An exact repetition of the data below, without images, is the expected answer.

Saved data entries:
*** Begin section ***

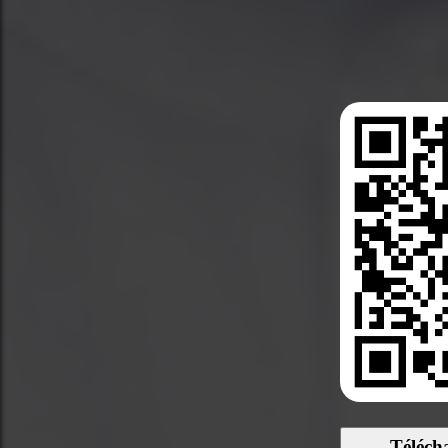
Téléch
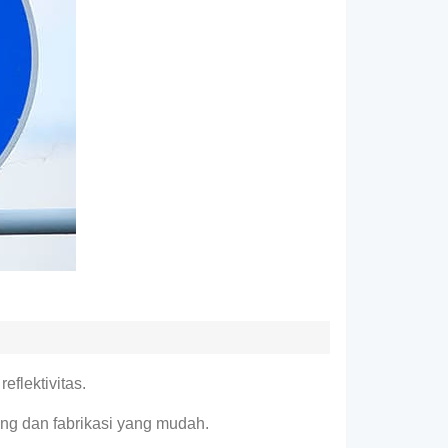
flektivitas.
jang dan fabrikasi yang mudah.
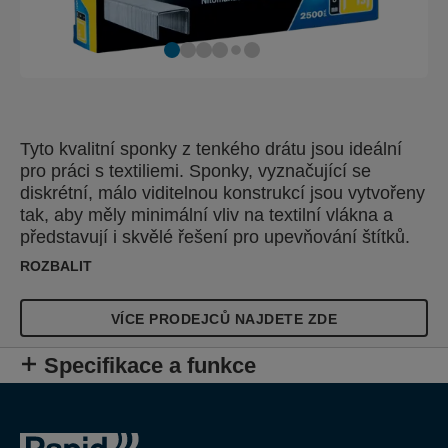
Tyto kvalitní sponky z tenkého drátu jsou ideální
pro práci s textiliemi. Sponky, vyznačující se
diskrétní, málo viditelnou konstrukcí jsou vytvořeny
tak, aby měly minimální vliv na textilní vlákna a
představují i skvělé řešení pro upevňování štítků.
Noži
ROZBALIT
VÍCE PRODEJCŮ NAJDETE ZDE
Specifikace a funkce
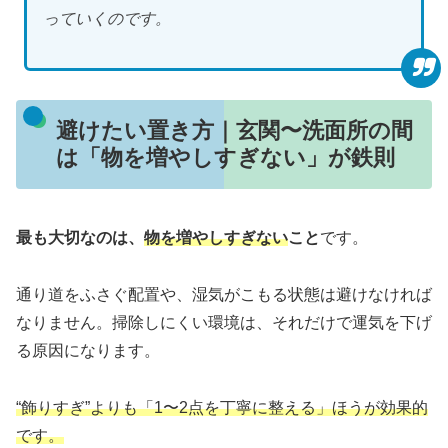
っていくのです。
避けたい置き方｜玄関〜洗面所の間
は「物を増やしすぎない」が鉄則
最も大切なのは、
物を増やしすぎない
こと
です。
通り道をふさぐ配置や、湿気がこもる状態は避けなければ
なりません。掃除しにくい環境は、それだけで運気を下げ
る原因になります。
“飾りすぎ”よりも「1〜2点を丁寧に整える」ほうが効果的
です。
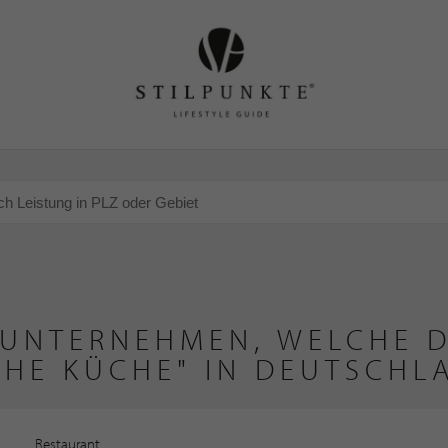
 UNTERNEHMEN, WELCHE D
CHE KÜCHE" IN DEUTSCHL
Restaurant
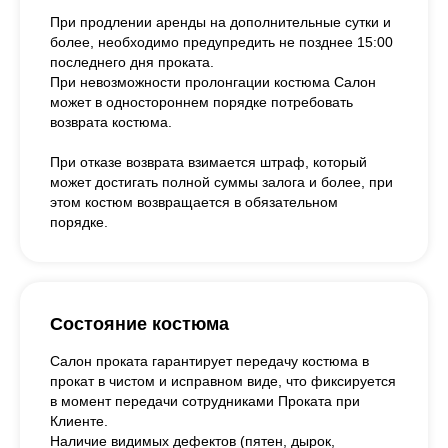
При продлении аренды на дополнительные сутки и
более, необходимо предупредить не позднее 15:00
последнего дня проката.
При невозможности пролонгации костюма Салон
может в одностороннем порядке потребовать
возврата костюма.
При отказе возврата взимается штраф, который
может достигать полной суммы залога и более, при
этом костюм возвращается в обязательном
порядке.
Состояние костюма
Салон проката гарантирует передачу костюма в
прокат в чистом и исправном виде, что фиксируется
в момент передачи сотрудниками Проката при
Клиенте.
Наличие видимых дефектов (пятен, дырок,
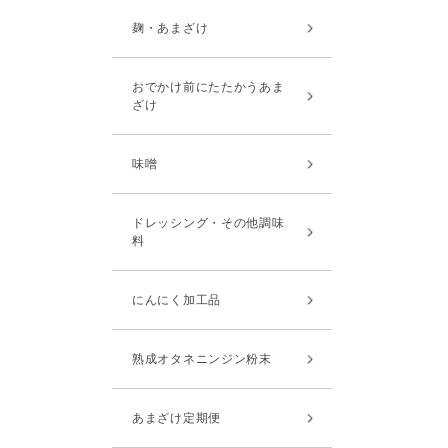
麹・あまざけ
おでかけ前にたたかうあま
ざけ
味噌
ドレッシング・その他調味
料
にんにく加工品
熟成オタネニンジン粉末
あまざけ定期便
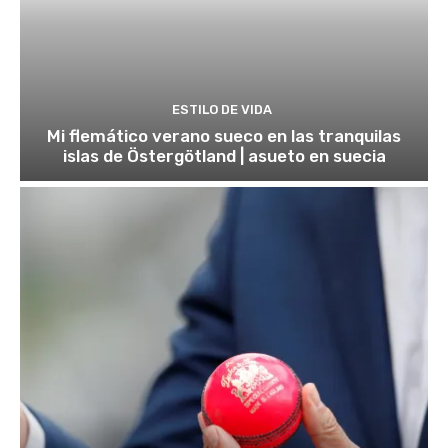
ESTILO DE VIDA
Mi flemático verano sueco en las tranquilas
islas de Östergötland | asueto en suecia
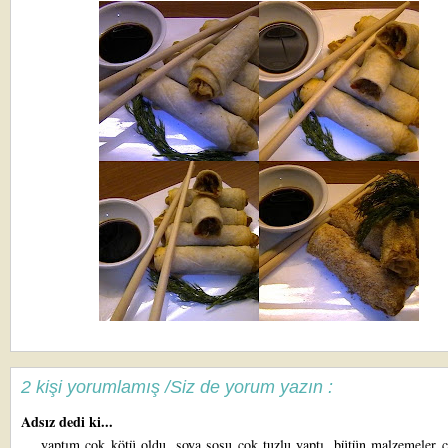
2 kişi yorumlamış /Siz de yorum yazın :
Adsız dedi ki...
yaptım çok kötü oldu. soya sosu çok tuzlu yaptı. bütün malzemeler ç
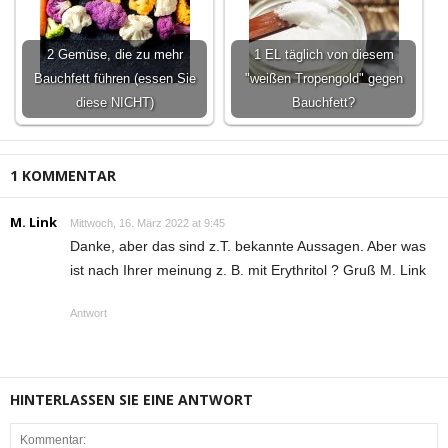
2 Gemüse, die zu mehr
1 EL täglich von diesem
Bauchfett führen (essen Sie
"weißen Tropengold" gegen
diese NICHT)
Bauchfett?
1 KOMMENTAR
M. Link
Mittwoch, 16. März 2022 at 9:45
Danke, aber das sind z.T. bekannte Aussagen. Aber was
ist nach Ihrer meinung z. B. mit Erythritol ? Gruß M. Link
Antwort
HINTERLASSEN SIE EINE ANTWORT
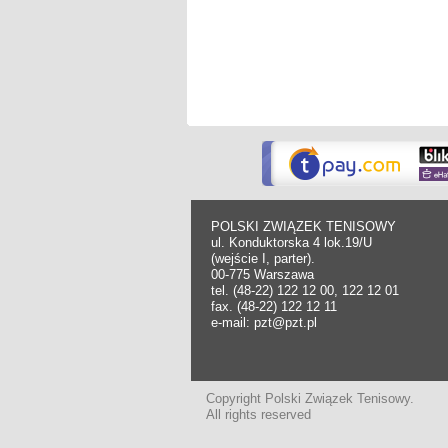
POLSKI ZWIĄZEK TENISOWY
ul. Konduktorska 4 lok.19/U
(wejście I, parter).
00-775 Warszawa
tel. (48-22) 122 12 00, 122 12 01
fax. (48-22) 122 12 11
e-mail: pzt@pzt.pl
Copyright Polski Związek Tenisowy.
All rights reserved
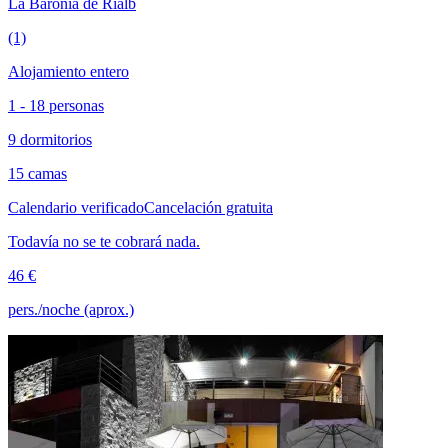
La Baronia de Rialb
(1)
Alojamiento entero
1 - 18 personas
9 dormitorios
15 camas
Calendario verificado
Cancelación gratuita
Todavía no se te cobrará nada.
46 €
pers./noche (aprox.)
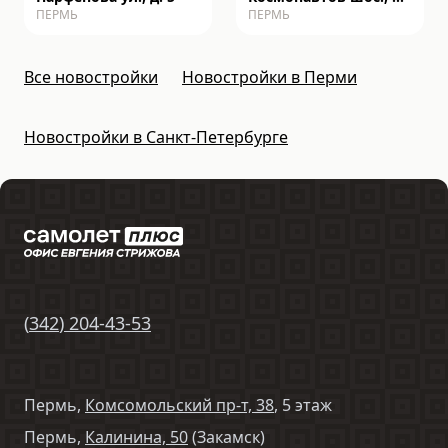
ПЕРМЬ
ПЕРМЬ
162к
Все новостройки
Новостройки в Перми
Новостройки в Санкт-Петербурге
(
342
)
204-43-53
Пермь,
Комсомольский пр-т, 38
, 5 этаж
Пермь,
Калинина, 50
(Закамск)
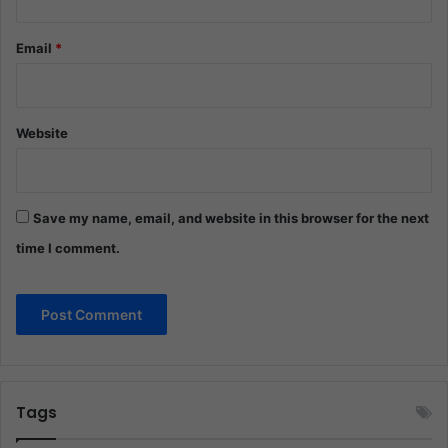
Email
*
Website
Save my name, email, and website in this browser for the next
time I comment.
Tags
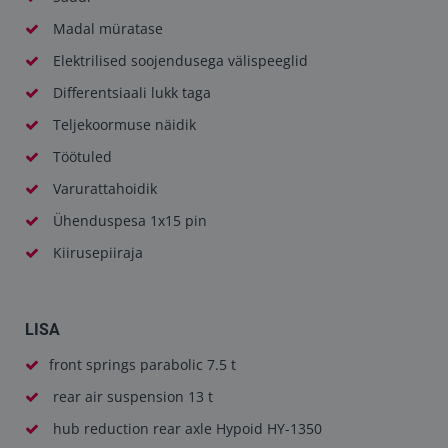
Madal müratase
Elektrilised soojendusega välispeeglid
Differentsiaali lukk taga
Teljekoormuse näidik
Töötuled
Varurattahoidik
Ühenduspesa 1x15 pin
Kiirusepiiraja
LISA
front springs parabolic 7.5 t
rear air suspension 13 t
hub reduction rear axle Hypoid HY-1350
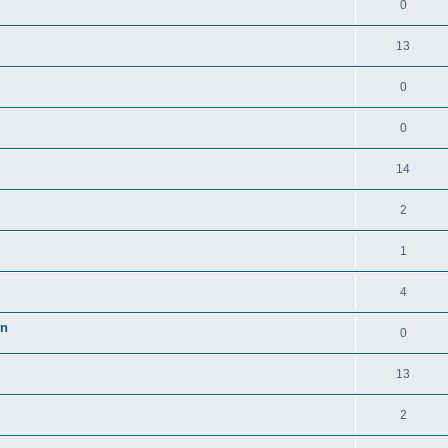
0
13
0
0
14
2
1
4
en
0
13
2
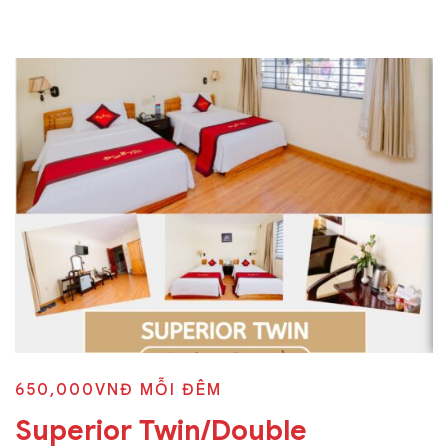
650,000VNĐ
MỖI ĐÊM
Superior Twin/Double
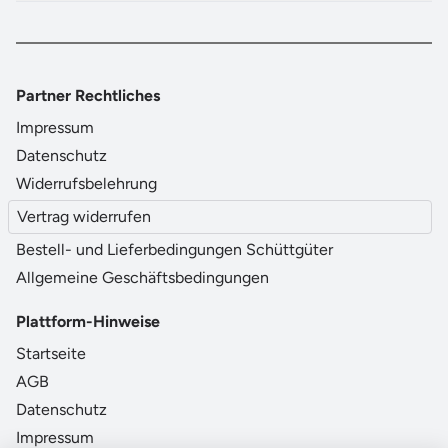
Partner Rechtliches
Impressum
Datenschutz
Widerrufsbelehrung
Vertrag widerrufen
Bestell- und Lieferbedingungen Schüttgüter
Allgemeine Geschäftsbedingungen
Plattform-Hinweise
Startseite
AGB
Datenschutz
Impressum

*** End section ***

Written reply:
Téléch
flektivitas.
jang dan fabrikasi yang mudah.
Tyto kvalitní sponky z tenkého drátu jsou ideální
pro práci s textiliemi. Sponky, vyznačující se
diskrétní, málo viditelnou konstrukcí jsou vytvořeny
tak, aby měly minimální vliv na textilní vlákna a
představují i skvělé řešení pro upevňování štítků.
Noži
ROZBALIT
VÍCE PRODEJCŮ NAJDETE ZDE
Specifikace a funkce
っていくのです。
避けたい置き方｜玄関〜洗面所の間
は「物を増やしすぎない」が鉄則
最も大切なのは、
物を増やしすぎない
こと
です。
通り道をふさぐ配置や、湿気がこもる状態は避けなければ
なりません。掃除しにくい環境は、それだけで運気を下げ
る原因になります。
“飾りすぎ”よりも「1〜2点を丁寧に整える」ほうが効果的
です。
 UNTERNEHMEN, WELCHE D
CHE KÜCHE" IN DEUTSCHL
Restaurant
При продлении аренды на дополнительные сутки и
более, необходимо предупредить не позднее 15:00
последнего дня проката.
При невозможности пролонгации костюма Салон
может в одностороннем порядке потребовать
возврата костюма.
При отказе возврата взимается штраф, который
может достигать полной суммы залога и более, при
этом костюм возвращается в обязательном
порядке.
Состояние костюма
Салон проката гарантирует передачу костюма в
прокат в чистом и исправном виде, что фиксируется
в момент передачи сотрудниками Проката при
Клиенте.
Наличие видимых дефектов (пятен, дырок,
麹・あまざけ
おでかけ前にたたかうあま
ざけ
味噌
ドレッシング・その他調味
料
にんにく加工品
熟成オタネニンジン粉末
あまざけ定期便
ESTILO DE VIDA
Mi flemático verano sueco en las tranquilas
islas de Östergötland | asueto en suecia
2 kişi yorumlamış /Siz de yorum yazın :
Adsız dedi ki...
yaptım çok kötü oldu. soya sosu çok tuzlu yaptı. bütün malzemeler ç
2 Gemüse, die zu mehr
1 EL täglich von diesem
Bauchfett führen (essen Sie
"weißen Tropengold" gegen
diese NICHT)
Bauchfett?
1 KOMMENTAR
M. Link
Mittwoch, 16. März 2022 at 9:45
Danke, aber das sind z.T. bekannte Aussagen. Aber was
ist nach Ihrer meinung z. B. mit Erythritol ? Gruß M. Link
Antwort
HINTERLASSEN SIE EINE ANTWORT
POLSKI ZWIĄZEK TENISOWY
ul. Konduktorska 4 lok.19/U
(wejście I, parter).
00-775 Warszawa
tel. (48-22) 122 12 00, 122 12 01
fax. (48-22) 122 12 11
e-mail: pzt@pzt.pl
Copyright Polski Związek Tenisowy.
All rights reserved
La Baronia de Rialb
(1)
Alojamiento entero
1 - 18 personas
9 dormitorios
15 camas
Calendario verificado
Cancelación gratuita
Todavía no se te cobrará nada.
46 €
pers./noche (aprox.)
ПЕРМЬ
ПЕРМЬ
162к
Все новостройки
Новостройки в Перми
Новостройки в Санкт-Петербурге
(
342
)
204-43-53
Пермь,
Комсомольский пр-т, 38
, 5 этаж
Пермь,
Калинина, 50
(Закамск)
Email
*
Website
Save my name, email, and website in this browser for the next
time I comment.
Tags
Madal müratase
Elektrilised soojendusega välispeeglid
Differentsiaali lukk taga
Teljekoormuse näidik
Töötuled
Varurattahoidik
Ühenduspesa 1x15 pin
Kiirusepiiraja
LISA
front springs parabolic 7.5 t
rear air suspension 13 t
hub reduction rear axle Hypoid HY-1350
0
13
0
0
14
2
1
4
en
0
13
2
650,000VNĐ
MỖI ĐÊM
Superior Twin/Double
Partner Rechtliches
Impressum
Datenschutz
Widerrufsbelehrung
Vertrag widerrufen
Bestell- und Lieferbedingungen Schüttgüter
Allgemeine Geschäftsbedingungen
Plattform-Hinweise
Startseite
AGB
Datenschutz
Impressum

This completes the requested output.